Cop Attack at Oakland Docks Premeditated, Say
Protesters
by Bob Mattingly
Oakland, CA, April 9—Was the April 8 cop riot at
Oakland’s docks, which injured at least nine longshore workers and even more
antiwar protesters, planned beforehand? An eyewitness to the cop attack made
the charge that it was. At a session of Oakland’s city council, the day after
the assault, Michael Eisenscher, a founding organizer of U.S. Labor Against the
War (USLAW), testified at the council meeting, “I did not witness anyone
throwing anything at the police.” An aide to one of the council members
corroborated his statement, as did several other speakers before the council.
Moreover, Eisenscher testified, “It was
perfectly clear that the police had intended to conduct this kind of violent
assault even before they arrived or determined the intentions of the
demonstrators, since they arrived in full riot squad dress with gas masks
already on.” Some 300 others applauded Eisenscher’s remarks when he charged,
“This assault was premeditated!”
Eisenscher’s charges seemed to be confirmed by
an Oakland Tribune report that appeared the day after the cop riot. “At
a meeting last week, officials from the Police Department, port and two
shipping companies targeted by protesters came up with a strategy to handle the
expected gatherings.” That “strategy” was to prevent the blocking of terminal
gates, according to a port representative. “How they decided to do that,
however, was not under our control,” he told the Tribune.
The city’s police chief added still more fuel to
Eisenscher’s charges when he said that he feared that the protesters might have
been able to shut down all of the city’s seaport terminals. “The concern I had
today is that we would have been overwhelmed,” the chief told Tribune
reporters. “They could have taken over the whole port, and we did not want that
to happen.” The police chief told the New York Times (April 8) that
American President Lines and SSA Marine, who have contracts to ship military
cargo to Iraq, “had asked the police to disperse the crowd because the
demonstration, which began in early morning, was disrupting business.”
However, no one at the council meeting, which
was heavily patrolled by the city’s police, challenged Eisenscher’s or anyone
else’s assertions that the demonstrators had formed a peaceful picket line and
that they had not witnessed any attack on the police. Moreover, the web site
used to organize the picket line stressed the nonviolent intent of the
demonstration.
It’s impossible, after connecting the dots, not
to conclude that the cops were under pressure from the shipping lines to make
sure that their private property rights prevailed over the protesters’

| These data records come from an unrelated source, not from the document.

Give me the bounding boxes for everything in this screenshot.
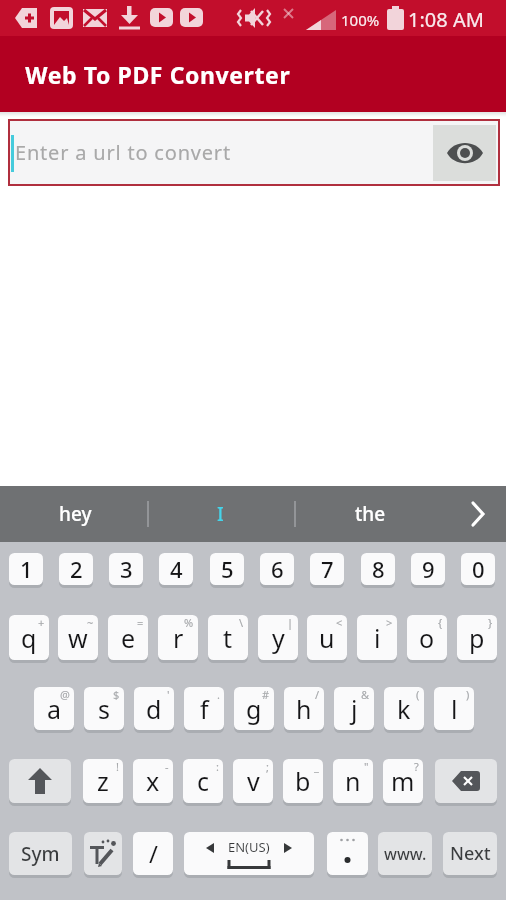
button[interactable]: } [457,615,497,660]
button[interactable]: 2 [59,553,93,585]
staticText: = [137,615,144,630]
staticText: < [336,615,343,630]
button[interactable]: / [284,687,324,730]
button[interactable] [435,759,497,803]
button[interactable]: Enter a url to convert [8,119,500,186]
button[interactable]: 8 [361,553,395,585]
staticText: 1:08 AM [408,6,484,33]
staticText: ) [466,687,470,702]
staticText: x [146,764,160,798]
staticText: + [38,615,45,630]
staticText: | [287,615,294,630]
button[interactable]: ; [233,759,273,803]
staticText: r [173,621,184,655]
button[interactable] [433,125,496,181]
button[interactable]: @ [34,687,74,730]
staticText: 8 [372,554,385,584]
staticText: ; [266,759,269,774]
button[interactable]: 6 [260,553,294,585]
button[interactable]: { [407,615,447,660]
staticText: k [397,692,411,726]
button[interactable]: % [158,615,198,660]
button[interactable]: ! [83,759,123,803]
button[interactable] [327,832,368,875]
button[interactable]: ' [134,687,174,730]
staticText: Sym [21,841,60,867]
staticText: 5 [221,554,234,584]
staticText: h [296,692,312,726]
staticText: w [68,621,88,655]
button[interactable]: & [334,687,374,730]
button[interactable]: I [185,486,255,542]
button[interactable]: # [234,687,274,730]
staticText: e [121,621,136,655]
staticText: 6 [271,554,284,584]
button[interactable]: ( [384,687,424,730]
button[interactable]: . [184,687,224,730]
button[interactable]: / [133,832,173,875]
button[interactable]: EN(US) [184,832,314,875]
staticText: 4 [170,554,183,584]
staticText: } [488,615,493,630]
button[interactable]: 4 [159,553,193,585]
button[interactable]: | [258,615,298,660]
staticText: 100% [341,10,380,30]
staticText: { [438,615,443,630]
staticText: 2 [70,554,83,584]
button[interactable]: ~ [58,615,98,660]
button[interactable]: ? [383,759,423,803]
staticText: " [364,759,369,774]
button[interactable]: 9 [411,553,445,585]
button[interactable]: + [9,615,49,660]
button[interactable] [84,832,122,875]
button[interactable]: $ [84,687,124,730]
button[interactable]: \ [208,615,248,660]
button[interactable]: = [108,615,148,660]
staticText: the [355,501,386,527]
staticText: y [272,621,285,655]
staticText: j [351,692,358,726]
staticText: $ [113,687,120,702]
staticText: c [197,764,210,798]
staticText: s [98,692,110,726]
button[interactable]: - [133,759,173,803]
staticText: ? [414,759,419,774]
button[interactable]: < [307,615,347,660]
button[interactable]: ) [434,687,474,730]
staticText: EN(US) [228,838,270,856]
staticText: a [47,692,62,726]
button[interactable]: : [183,759,223,803]
button[interactable]: the [330,486,410,542]
staticText: / [149,837,158,870]
button[interactable]: 0 [461,553,495,585]
staticText: 9 [422,554,435,584]
button[interactable]: 5 [210,553,244,585]
button[interactable]: 3 [109,553,143,585]
staticText: \ [239,615,244,630]
button[interactable]: Next [443,832,497,875]
staticText: # [262,687,270,702]
staticText: / [315,687,320,702]
button[interactable]: Sym [9,832,72,875]
staticText: www. [384,843,427,865]
button[interactable]: hey [30,486,120,542]
staticText: & [361,687,370,702]
button[interactable]: www. [378,832,432,875]
button[interactable] [9,759,71,803]
staticText: f [200,692,209,726]
staticText: 0 [472,554,485,584]
staticText: l [451,692,458,726]
staticText: @ [60,687,70,702]
staticText: p [469,621,485,655]
staticText: Enter a url to convert [15,139,231,166]
button[interactable]: > [357,615,397,660]
button[interactable]: 1 [9,553,43,585]
staticText: z [97,764,109,798]
staticText: b [295,764,311,798]
button[interactable]: _ [283,759,323,803]
button[interactable]: 7 [310,553,344,585]
staticText: 1 [20,554,33,584]
button[interactable] [455,486,500,542]
button[interactable]: " [333,759,373,803]
staticText: ~ [87,615,94,630]
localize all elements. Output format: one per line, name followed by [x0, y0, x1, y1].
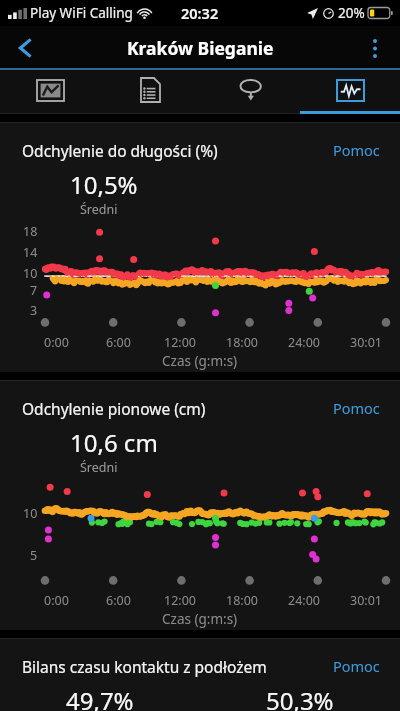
staticText: 12:00 [164, 334, 196, 351]
staticText: 24:00 [288, 592, 320, 609]
staticText: Czas (g:m:s) [162, 610, 238, 628]
staticText: 3 [30, 302, 38, 319]
staticText: 18:00 [226, 592, 258, 609]
staticText: 6:00 [106, 334, 131, 351]
staticText: 5 [30, 547, 38, 564]
staticText: 12:00 [164, 592, 196, 609]
staticText: Średni [80, 201, 118, 218]
staticText: 20% [338, 4, 365, 22]
button[interactable]: Pomoc [329, 394, 384, 422]
button[interactable]: Pomoc [329, 652, 384, 680]
staticText: Pomoc [333, 140, 380, 160]
staticText: 6:00 [106, 592, 131, 609]
button[interactable]: Pomoc [329, 136, 384, 164]
staticText: 49,7% [66, 684, 134, 711]
staticText: 10,6 cm [70, 426, 158, 459]
staticText: 18 [23, 223, 38, 240]
staticText: Odchylenie pionowe (cm) [22, 398, 206, 419]
button[interactable]: Bilans czasu kontaktu z podłożem [0, 638, 400, 711]
button[interactable]: Charts [300, 70, 400, 114]
button[interactable]: More options [350, 26, 400, 70]
staticText: 10 [23, 505, 38, 522]
staticText: 24:00 [288, 334, 320, 351]
staticText: Pomoc [333, 656, 380, 676]
staticText: 7 [30, 282, 38, 299]
staticText: Pomoc [333, 398, 380, 418]
staticText: 50,3% [266, 684, 334, 711]
button[interactable]: Back [0, 26, 50, 70]
button[interactable]: Details [100, 70, 200, 114]
staticText: Czas (g:m:s) [162, 352, 238, 370]
staticText: Bilans czasu kontaktu z podłożem [22, 656, 267, 677]
button[interactable]: Map [0, 70, 100, 114]
staticText: Play WiFi Calling [30, 4, 133, 22]
staticText: 10,5% [70, 168, 138, 201]
staticText: Średni [80, 459, 118, 476]
staticText: 14 [23, 244, 38, 261]
staticText: Kraków Bieganie [127, 36, 274, 60]
button[interactable]: Odchylenie do długości (%) [0, 122, 400, 372]
staticText: 10 [23, 265, 38, 282]
button[interactable]: Odchylenie pionowe (cm) [0, 380, 400, 630]
staticText: Odchylenie do długości (%) [22, 140, 218, 161]
staticText: 18:00 [226, 334, 258, 351]
staticText: 20:32 [181, 3, 219, 23]
staticText: 0:00 [44, 334, 69, 351]
staticText: 30:01 [350, 334, 382, 351]
staticText: 0:00 [44, 592, 69, 609]
button[interactable]: Laps [200, 70, 300, 114]
staticText: 30:01 [350, 592, 382, 609]
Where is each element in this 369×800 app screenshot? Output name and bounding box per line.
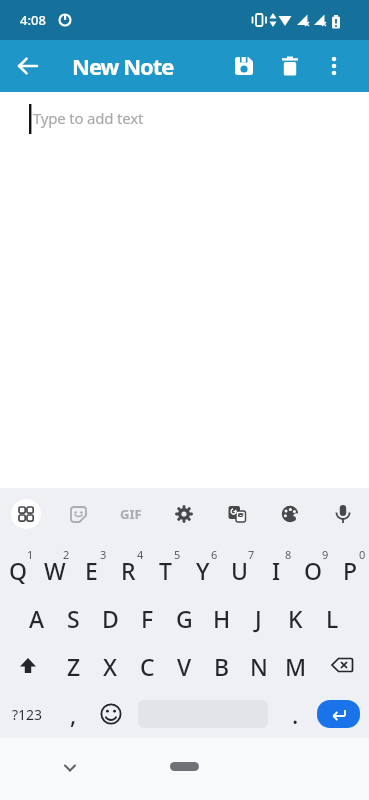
button[interactable]: K: [277, 594, 314, 642]
button[interactable]: ?123: [0, 690, 55, 738]
button[interactable]: S: [55, 594, 92, 642]
staticText: I: [272, 555, 281, 586]
button[interactable]: Z: [55, 642, 92, 690]
button[interactable]: A: [18, 594, 55, 642]
staticText: 2: [63, 547, 70, 562]
staticText: New Note: [72, 51, 174, 81]
staticText: Y: [196, 555, 210, 586]
button[interactable]: D: [92, 594, 129, 642]
staticText: H: [213, 603, 231, 634]
staticText: W: [44, 555, 66, 586]
button[interactable]: [316, 488, 369, 540]
button[interactable]: T: [147, 546, 184, 594]
staticText: X: [103, 651, 118, 682]
staticText: M: [285, 651, 307, 682]
button[interactable]: [0, 642, 55, 690]
button[interactable]: E: [73, 546, 110, 594]
staticText: J: [255, 603, 262, 634]
button[interactable]: P: [332, 546, 369, 594]
staticText: P: [343, 555, 358, 586]
staticText: G: [176, 603, 193, 634]
staticText: 8: [285, 547, 292, 562]
button[interactable]: C: [129, 642, 166, 690]
staticText: U: [231, 555, 248, 586]
staticText: .: [292, 699, 299, 730]
staticText: V: [177, 651, 192, 682]
staticText: 0: [359, 547, 366, 562]
button[interactable]: M: [277, 642, 314, 690]
button[interactable]: [92, 690, 129, 738]
button[interactable]: [0, 488, 52, 540]
button[interactable]: [263, 488, 316, 540]
button[interactable]: [313, 40, 355, 92]
staticText: Q: [9, 555, 28, 586]
button[interactable]: [317, 700, 360, 728]
button[interactable]: [210, 488, 263, 540]
button[interactable]: G: [166, 594, 203, 642]
button[interactable]: X: [92, 642, 129, 690]
staticText: ,: [70, 699, 77, 730]
staticText: O: [304, 555, 323, 586]
button[interactable]: L: [314, 594, 351, 642]
staticText: ?123: [12, 705, 43, 724]
button[interactable]: R: [110, 546, 147, 594]
button[interactable]: [221, 40, 267, 92]
button[interactable]: [8, 46, 48, 86]
staticText: F: [141, 603, 154, 634]
staticText: E: [85, 555, 98, 586]
button[interactable]: I: [258, 546, 295, 594]
staticText: 5: [174, 547, 181, 562]
staticText: 1: [27, 547, 34, 562]
button[interactable]: Y: [184, 546, 221, 594]
button[interactable]: H: [203, 594, 240, 642]
staticText: T: [159, 555, 172, 586]
button[interactable]: ,: [55, 690, 92, 738]
staticText: 4:08: [20, 11, 46, 29]
staticText: 6: [211, 547, 218, 562]
staticText: Type to add text: [33, 108, 144, 128]
staticText: A: [29, 603, 45, 634]
button[interactable]: .: [277, 690, 314, 738]
staticText: C: [140, 651, 155, 682]
button[interactable]: [267, 40, 313, 92]
staticText: GIF: [120, 505, 142, 523]
button[interactable]: O: [295, 546, 332, 594]
button[interactable]: J: [240, 594, 277, 642]
button[interactable]: [314, 642, 369, 690]
button[interactable]: GIF: [104, 488, 157, 540]
staticText: D: [102, 603, 119, 634]
button[interactable]: [52, 488, 104, 540]
staticText: S: [67, 603, 80, 634]
button[interactable]: B: [203, 642, 240, 690]
button[interactable]: U: [221, 546, 258, 594]
button[interactable]: W: [36, 546, 73, 594]
staticText: L: [326, 603, 339, 634]
button[interactable]: N: [240, 642, 277, 690]
staticText: N: [250, 651, 268, 682]
button[interactable]: [170, 762, 199, 771]
button[interactable]: [55, 753, 85, 783]
staticText: K: [288, 603, 303, 634]
button[interactable]: Q: [0, 546, 36, 594]
staticText: 3: [100, 547, 107, 562]
staticText: B: [214, 651, 230, 682]
staticText: R: [121, 555, 136, 586]
staticText: 7: [248, 547, 255, 562]
staticText: Z: [67, 651, 81, 682]
button[interactable]: [157, 488, 210, 540]
button[interactable]: F: [129, 594, 166, 642]
staticText: 4: [137, 547, 144, 562]
button[interactable]: V: [166, 642, 203, 690]
staticText: 9: [322, 547, 329, 562]
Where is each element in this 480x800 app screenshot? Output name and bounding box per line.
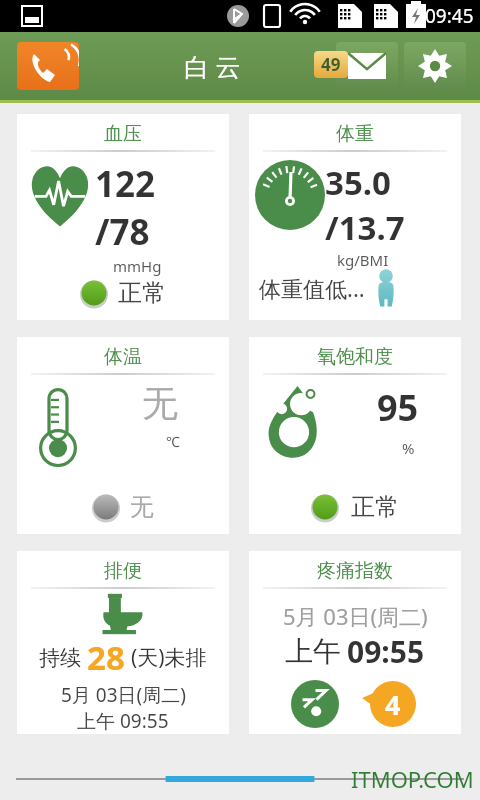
staticText: 122: [95, 160, 156, 208]
staticText: /13.7: [325, 205, 405, 250]
staticText: 5月 03日(周二): [283, 601, 428, 631]
staticText: 正常: [351, 492, 399, 522]
staticText: 排便: [104, 559, 142, 583]
staticText: 上午 09:55: [77, 708, 169, 734]
staticText: 上午: [285, 634, 341, 669]
staticText: 血压: [104, 122, 142, 146]
button[interactable]: Call: [17, 42, 79, 90]
button[interactable]: 血压: [17, 114, 231, 323]
staticText: 35.0: [325, 160, 391, 205]
staticText: 正常: [118, 278, 166, 308]
staticText: 体重值低...: [259, 273, 365, 303]
staticText: /78: [95, 208, 150, 256]
staticText: 无: [130, 492, 154, 522]
staticText: 5月 03日(周二): [61, 682, 186, 708]
staticText: 09:45: [425, 3, 474, 29]
button[interactable]: 疼痛指数: [249, 551, 463, 737]
staticText: mmHg: [113, 256, 162, 276]
staticText: 白 云: [184, 49, 241, 83]
staticText: 49: [321, 53, 341, 76]
staticText: ITMOP.COM: [351, 764, 474, 794]
staticText: kg/BMI: [337, 250, 389, 270]
button[interactable]: 排便: [17, 551, 231, 737]
staticText: ℃: [166, 432, 180, 451]
button[interactable]: 体重: [249, 114, 463, 323]
staticText: %: [402, 438, 415, 458]
staticText: 体温: [104, 345, 142, 369]
staticText: 体重: [336, 122, 374, 146]
button[interactable]: Messages: [336, 42, 398, 90]
staticText: 4: [385, 686, 401, 723]
staticText: (天)未排: [131, 643, 207, 672]
staticText: 持续: [39, 645, 81, 671]
staticText: 氧饱和度: [317, 345, 393, 369]
staticText: 28: [87, 635, 125, 680]
button[interactable]: 体温: [17, 337, 231, 537]
button[interactable]: 氧饱和度: [249, 337, 463, 537]
staticText: 95: [377, 383, 419, 432]
button[interactable]: Settings: [404, 42, 466, 90]
staticText: 疼痛指数: [317, 559, 393, 583]
staticText: 09:55: [347, 631, 425, 672]
staticText: 无: [142, 381, 178, 426]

constitutional rights to peacefully assemble. As Eisenscher put it about the cops’
tactics, “the police chose to employ a ‘preemptive strike’ and now justify that
decision with the same logic used by President Bush to justify the U.S.
‘preemptive strike’ on Iraq. It was not a response to what the protesters were
doing, but rather an effort to discourage any others from joining them…”
Some of the protesters are clearly amazed that
their rights were violently ignored, but as union picketers can testify, such
cop violence is all too frequent. Perhaps that was on the mind of the head of
San Francisco’s Labor Council, who declared in a letter to Oakland’s mayor,
Democrat Jerry Brown, that he demanded that Brown conduct “a full investigation
into this police violence on the Oakland docks.” Oakland’s Labor Council
officers, as well as other Bay Area labor councils, have protested the Oakland
cops’ actions, which have been defended repeatedly by Jerry Brown, the mayor.
Walter Johnston, principal officer of the San
Francisco Labor Council, told Brown, “These acts of police misconduct are outrageous
and must be condemned as yet another attack on our civil liberties and
democratic rights. Working people have the right to peaceful assembly and
protest, including picketing.”
The city council may hold another hearing on the
police misconduct in two weeks, but it’s not clear that there will be an
official investigation or, if there is, that it won’t be a dog and pony show
designed to discourage the cops’ critics rather than protect civil liberties.
Some attendees at the council meeting expressed fears of a whitewash, while
others called for an independent investigation, not one conducted by the police
department.
The Oakland cop attack has received media
attention from around the nation and overseas, and no wonder. As the Oakland
press said, “The clash was the most violent between protesters and the
authorities anywhere in the country since the start of war in Iraq.” Like the
war on Iraq, the “clash” was hugely one-sided; an overwhelming powerful force,
equipped with the latest combat gear, face shields, gas masks, motorcycles, and
helicopters, and armed to the teeth with tear gas, rubber bullets, concussion
grenades, and inch-thick wooden projectiles fired from shotguns, easily
dispersed up to 750 antiwar protesters, peacefully assembled.